The MK9 was auctioned off by Ford in 2010 and is currently owned by the Bortz Auto Collection.

==Lincoln Mark X==
The Lincoln Mark X (pronounced Mark Ten) concept, introduced in 2004, was Lincoln's adaptation of the 2004 Ford Thunderbird body and chassis, with a retractable hard top in lieu of the Thunderbird's fabric top, with its removable hard top. Sharing some of its design elements with the MK9, the Mark X introduced an egg-crate chrome grille that recalled the grille of the 1964 Lincoln Continental and foreshadowed the grilles of forthcoming Lincoln vehicles.

The Mark X concept model featured a convertible panoramic glass roof. The interior was also based on a "Lincolnized" version of that in the standard Thunderbird (which itself is derived from the Lincoln LS) - which differentiated it from the MK9 interior. The Mark X's official press release described the interior as dressed in Lime Sorbet with white Corian accents, polished aluminum, dark chrome, natural grain leather seating surfaces, plush sheepskin flooring and tailored tone-on-tone stitching throughout.

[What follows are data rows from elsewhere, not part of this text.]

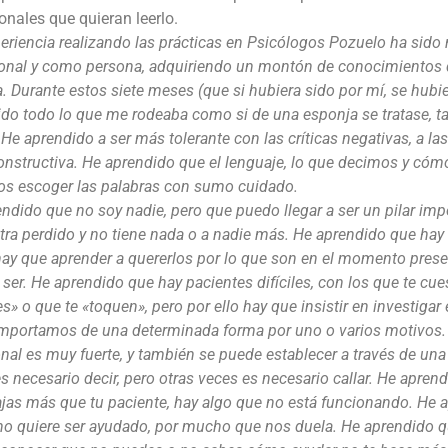
onales que quieran leerlo.
eriencia realizando las prácticas en Psicólogos Pozuelo ha sido
ional y como persona, adquiriendo un montón de conocimientos
. Durante estos siete meses (que si hubiera sido por mí, se hub
do todo lo que me rodeaba como si de una esponja se tratase, t
He aprendido a ser más tolerante con las críticas negativas, a 
onstructiva. He aprendido que el lenguaje, lo que decimos y cóm
s escoger las palabras con sumo cuidado.
ndido que no soy nadie, pero que puedo llegar a ser un pilar imp
ra perdido y no tiene nada o a nadie más. He aprendido que hay
ay que aprender a quererlos por lo que son en el momento presen
a ser. He aprendido que hay pacientes difíciles, con los que te cu
es» o que te «toquen», pero por ello hay que insistir en investiga
mportamos de una determinada forma por uno o varios motivos. 
al es muy fuerte, y también se puede establecer a través de una
s necesario decir, pero otras veces es necesario callar. He apre
ajas más que tu paciente, hay algo que no está funcionando. H
no quiere ser ayudado, por mucho que nos duela. He aprendido qu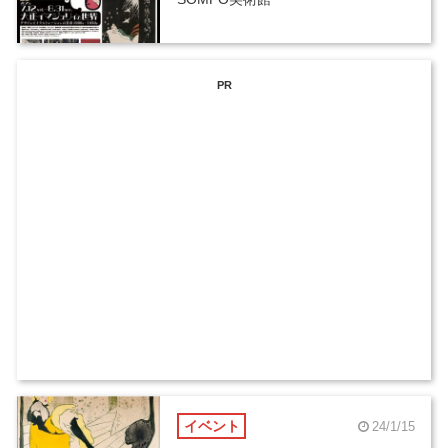
PR
イベント
24/1/15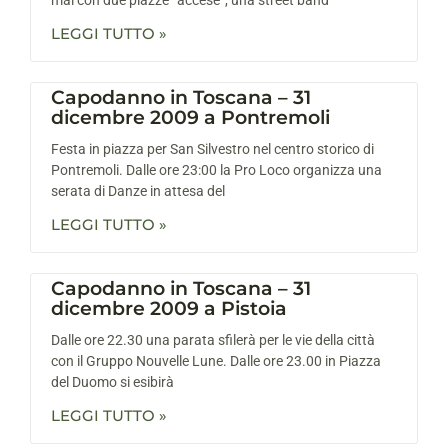
LEGGI TUTTO »
Capodanno in Toscana – 31
dicembre 2009 a Pontremoli
Festa in piazza per San Silvestro nel centro storico di
Pontremoli. Dalle ore 23:00 la Pro Loco organizza una
serata di Danze in attesa del
LEGGI TUTTO »
Capodanno in Toscana – 31
dicembre 2009 a Pistoia
Dalle ore 22.30 una parata sfilerà per le vie della città
con il Gruppo Nouvelle Lune. Dalle ore 23.00 in Piazza
del Duomo si esibirà
LEGGI TUTTO »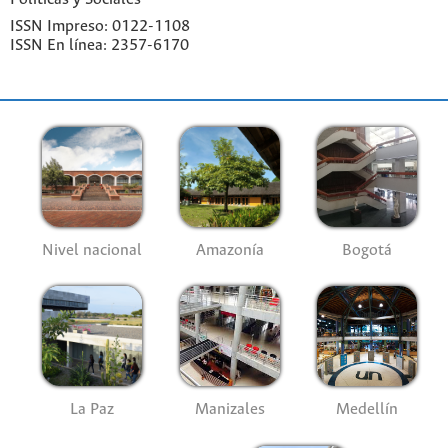
ISSN Impreso: 0122-1108
ISSN En línea: 2357-6170
Nivel nacional
Amazonía
Bogotá
La Paz
Manizales
Medellín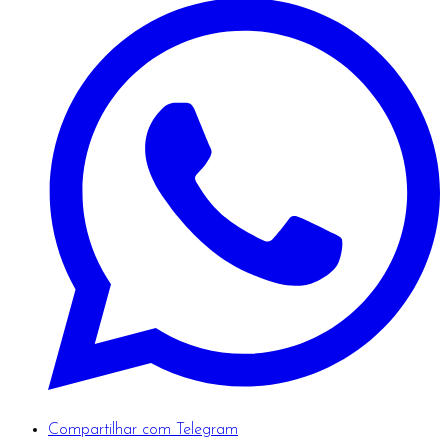
Compartilhar com Telegram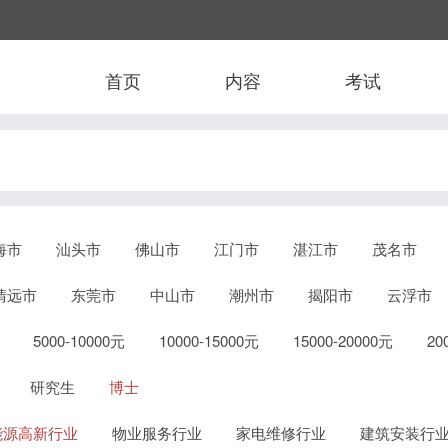
首页
内容
考试
海市
汕头市
佛山市
江门市
湛江市
茂名市
清远市
东莞市
中山市
潮州市
揭阳市
云浮市
5000-10000元
10000-15000元
15000-20000元
2
研究生
博士
能源高新行业
物业服务行业
家电维修行业
建筑安装行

Its four-spoke, power-adjustable steering wheel also was leather wrapped.

The Mark X is 185" long, and featured 21" chrome alloy wheels. It is powered by a DOHC 3.9 L V8 with 280 hp mated to a 5-speed automatic transmission, the same drivetrain as the Thunderbird it was based on.

The Mark X was auctioned off by Ford in 2010 and was sold to James Powers, a former Ford designer in the 1950s and 1960s who, in the early 2000s, drew the original drawings that inspired the Mark X. The car was auctioned off again by Mecum Auctions in 2024.